Collected data
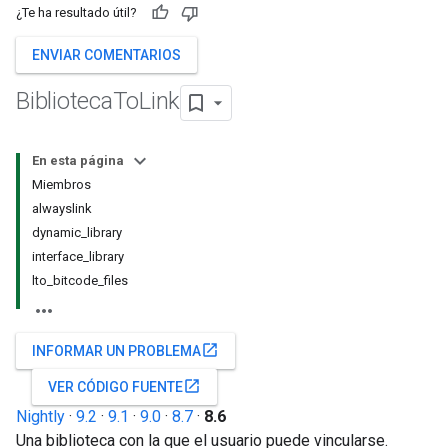
¿Te ha resultado útil?
ENVIAR COMENTARIOS
Biblioteca
To
Link
En esta página
Miembros
alwayslink
dynamic_library
interface_library
lto_bitcode_files
open_in_new
INFORMAR UN PROBLEMA
open_in_new
VER CÓDIGO FUENTE
Nightly
·
9.2
·
9.1
·
9.0
·
8.7
·
8.6
Una biblioteca con la que el usuario puede vincularse.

§ Exercise
Print each line, starting with the one that contains "VER CÓDIGO FUENTE" and ending with the last line of the data, exactly as it stands and with no other lines.

§ Answer to this problem
VER CÓDIGO FUENTE
Nightly
·
9.2
·
9.1
·
9.0
·
8.7
·
8.6
Una biblioteca con la que el usuario puede vincularse.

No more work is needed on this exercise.